Un lézard peut passer de la femelle au mâle avant la naissance
Un lézard de Tasmanie est le premier animal non pondeur d’œufs connu pour changer parfois de sexe avant la naissance, en fonction des températures environnantes.
Le lézard de Tasmanie peut changer parfois de sexe avant la naissance
Certains poissons, grenouilles et reptiles qui pondent des œufs éclosent avec des organes sexuels mâles et des chromosomes femelles, ou vice versa, lorsque les œufs sont exposés à des environnements particulièrement chauds ou froids, cela produit un changement pendant l’incubation.

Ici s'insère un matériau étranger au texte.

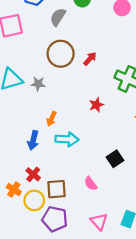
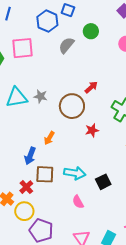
brown circle: (61, 54) -> (72, 106), moved
gray star: (38, 84) -> (41, 96), moved
cyan arrow: (67, 139) -> (75, 173), moved
brown square: (56, 189) -> (45, 174), moved

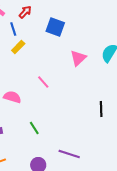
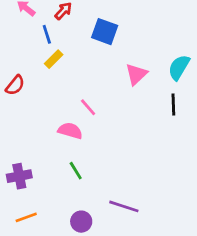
pink semicircle: (12, 97) -> (70, 131), moved
black line: (101, 109) -> (173, 105), moved

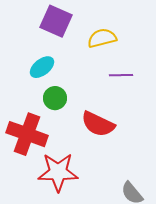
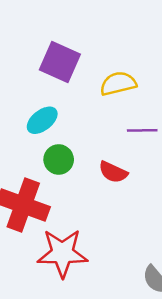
red semicircle: (98, 124) -> (113, 172), moved, size x0.7

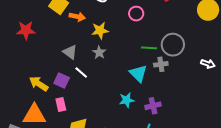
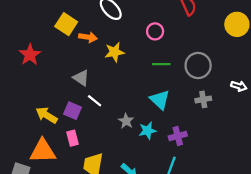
red star: (26, 30) -> (30, 55), turned -30
green line: (149, 48) -> (161, 64), moved
gray star: (99, 53) -> (126, 121), moved
gray cross: (161, 64) -> (203, 99), moved

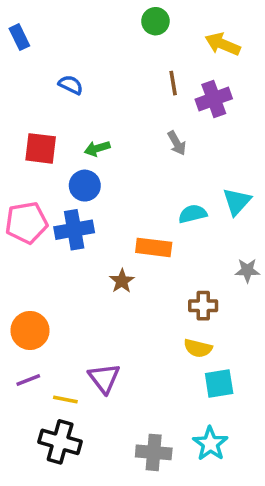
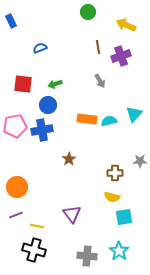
blue semicircle: (71, 85) -> (40, 48), turned -48
orange rectangle: (154, 247) -> (87, 119), moved
gray star: (247, 270) -> (140, 161), moved
purple triangle: (104, 378) -> (72, 214), moved

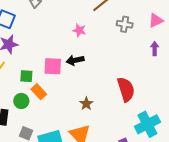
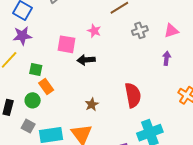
gray cross: (125, 24) -> (140, 30), turned -35
pink square: (53, 66) -> (66, 44), moved
green circle: (21, 101) -> (33, 100), moved

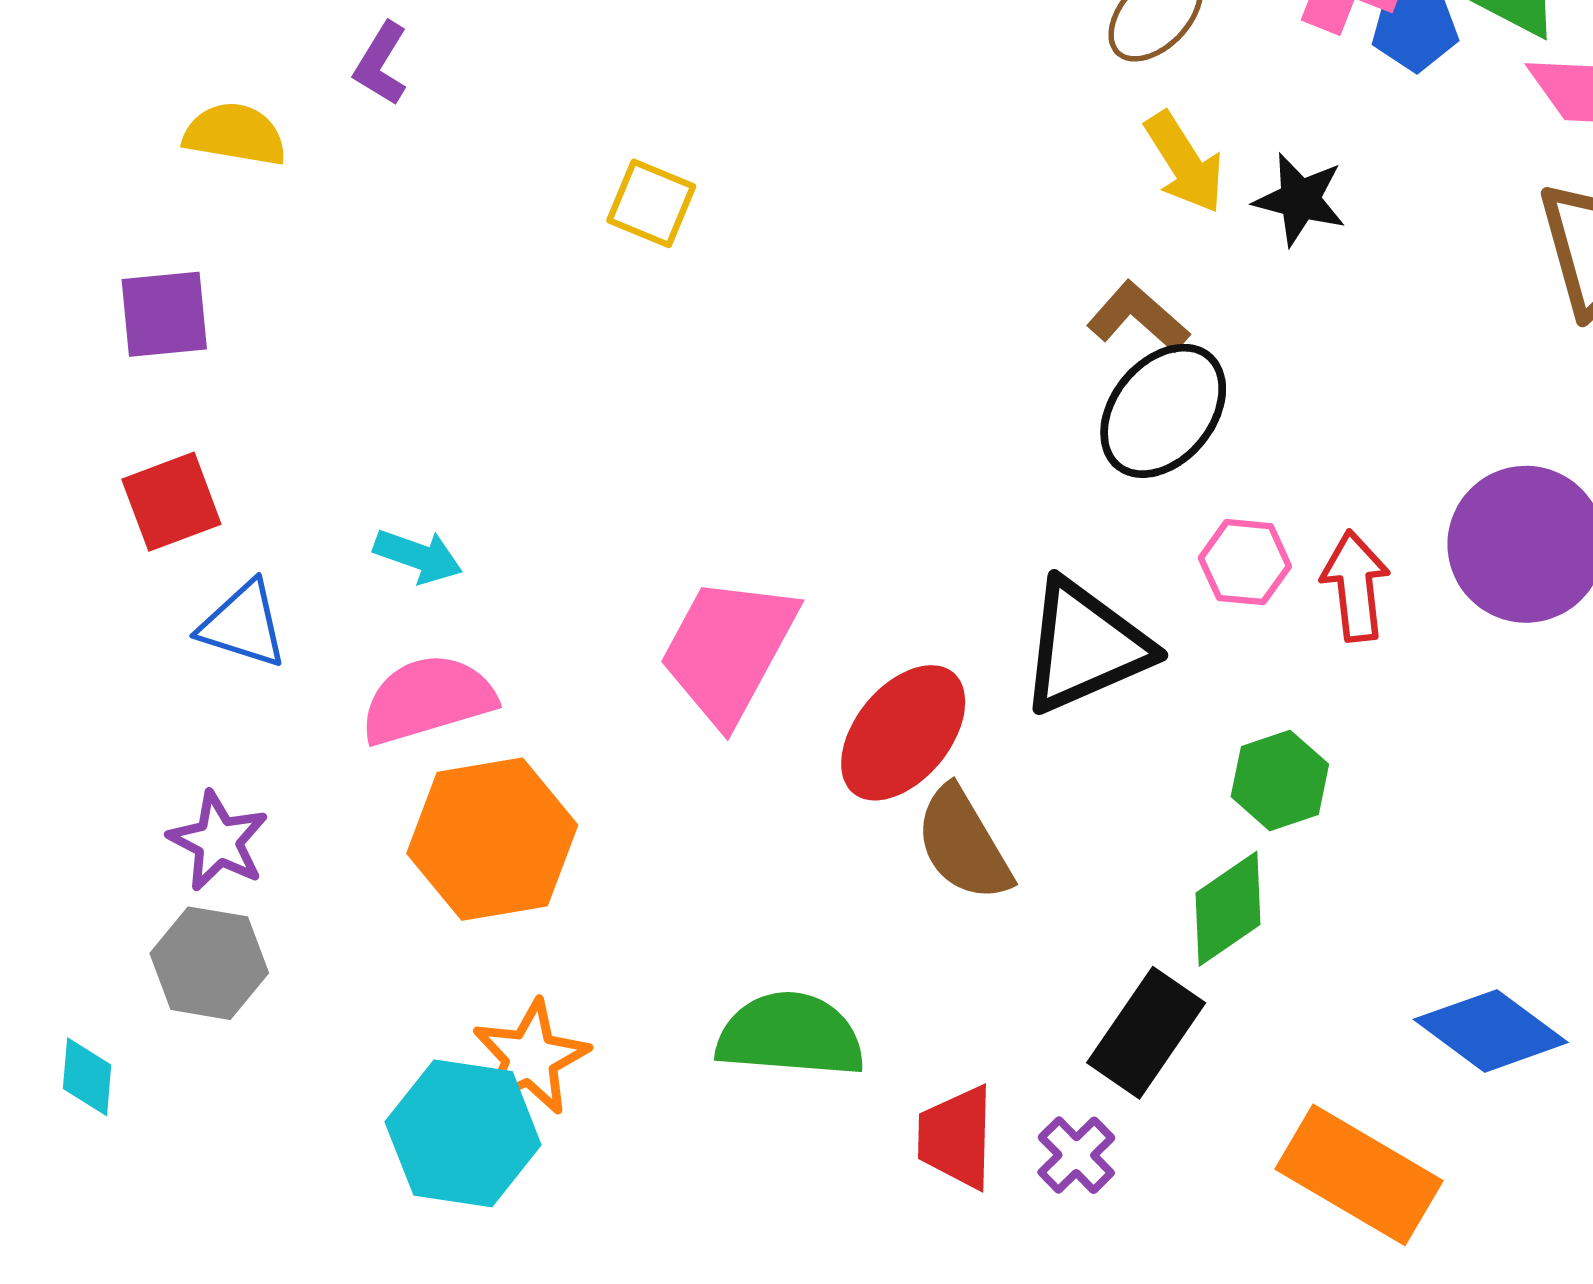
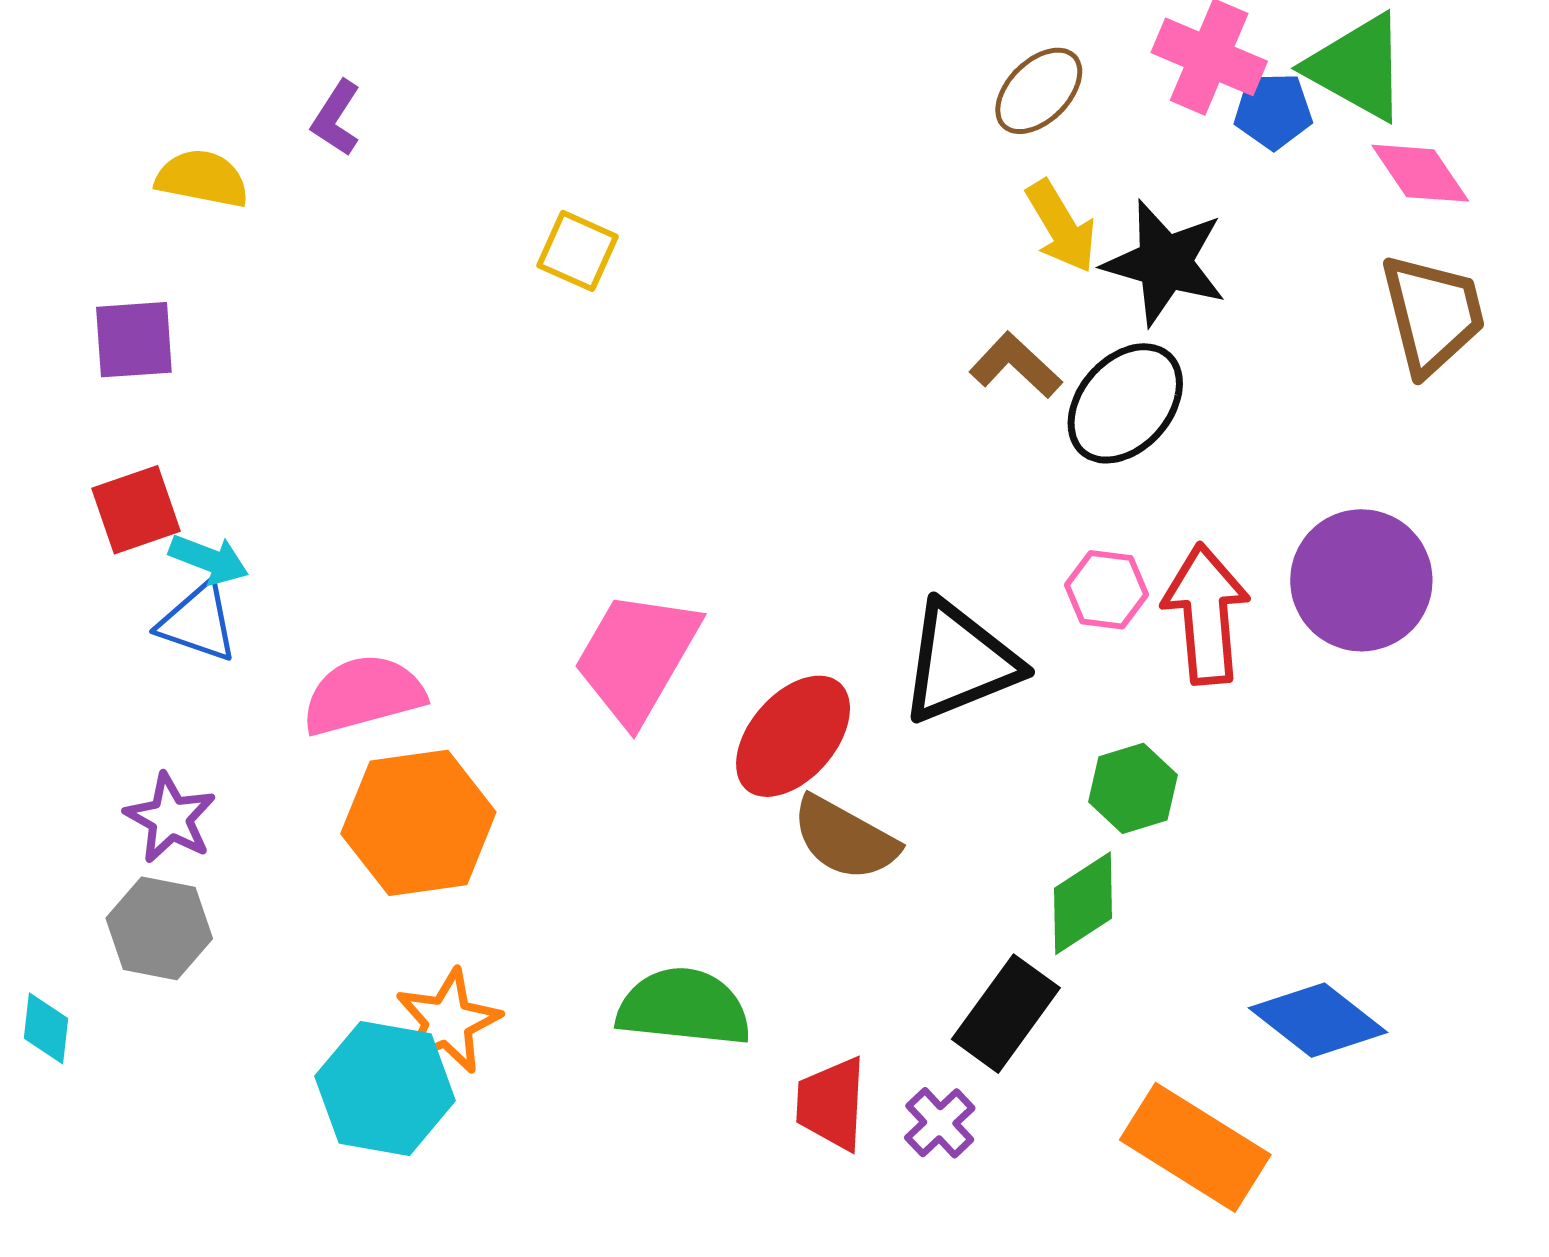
black star: (1300, 199) -> (1165, 263), size x1.5
black ellipse: (1163, 411) -> (1125, 403), moved
cyan arrow: (418, 556) -> (209, 559), moved
red arrow: (1355, 586) -> (1206, 614), size x1.4
brown semicircle: (963, 844) -> (845, 838), turned -32

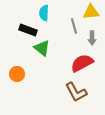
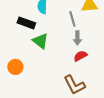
gray arrow: (92, 38) -> (77, 38), moved
red semicircle: (82, 63) -> (80, 56), size x0.6

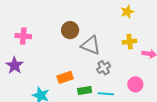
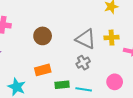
brown circle: (70, 30) -> (43, 36), moved
gray triangle: (91, 45) -> (86, 39), moved

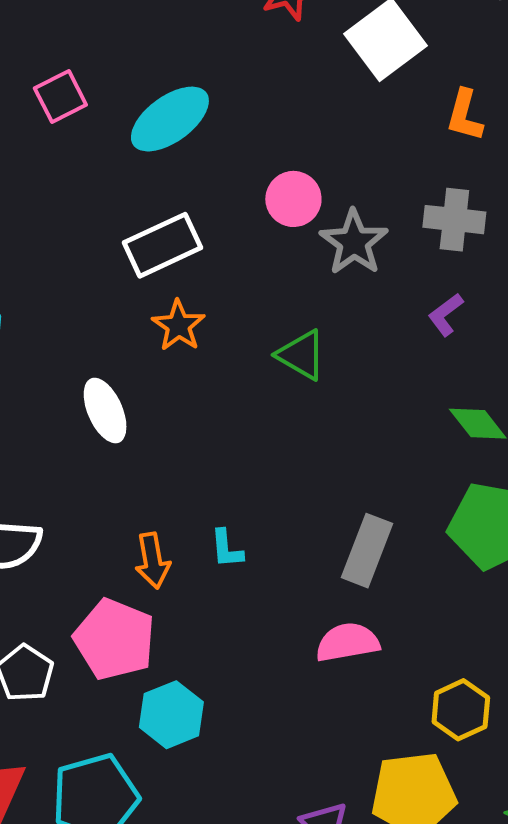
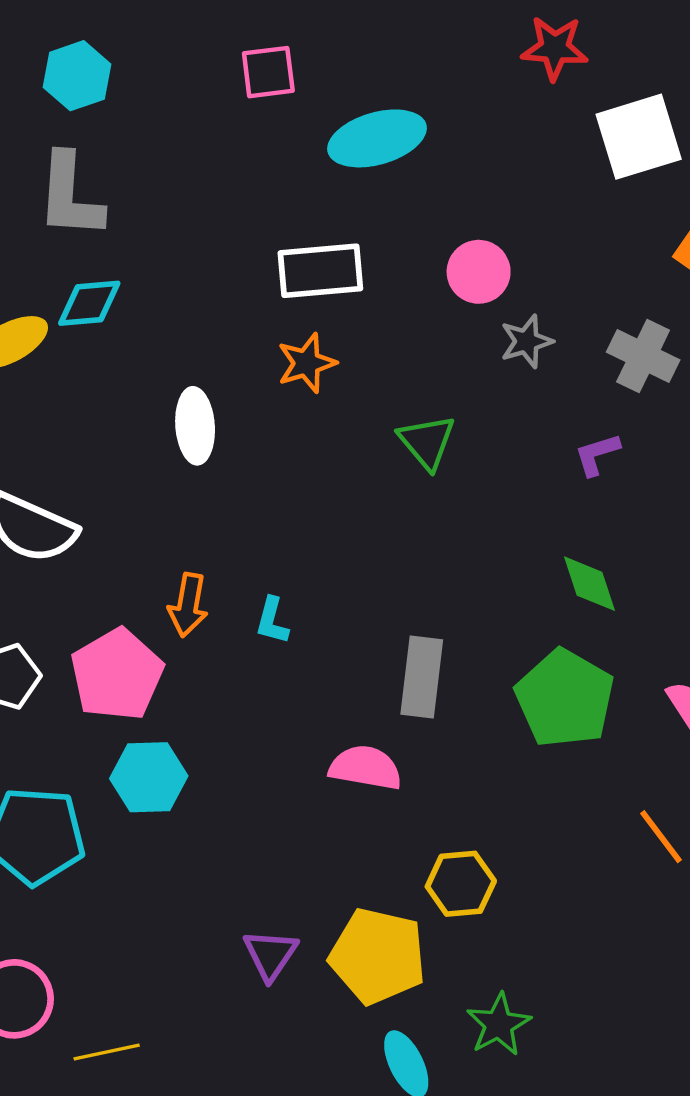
gray star: (354, 242) -> (527, 341), size x0.7
gray rectangle: (367, 551) -> (422, 677), turned -34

Peta Hill, de l’université de Tasmanie, et ses collègues ont découvert qu’il en était de même pour le scinque des neiges (Carinascincus ocellatus), un lézard de Tasmanie qui donne naissance à des petits vivants. Les chercheurs ont piégé 100 femelles nouvellement enceintes à différentes altitudes en Tasmanie et les ont placées dans des terrariums individuels dans leur laboratoire.
Un test avec 20 scinques
Deux groupes de 20 scinques ont eu accès à une lampe chauffante au-dessus d’une partie du terrarium pendant 4 ou 12 heures par jour, créant ainsi des zones de température allant de 20 à 37°C et tombant à environ 10°C lorsque la lampe était éteinte. Les trois autres groupes vivaient dans des températures contrôlées de 33°C, 29,5°C ou 26°C pendant huit heures par jour et de 10°C pendant les 16 autres heures.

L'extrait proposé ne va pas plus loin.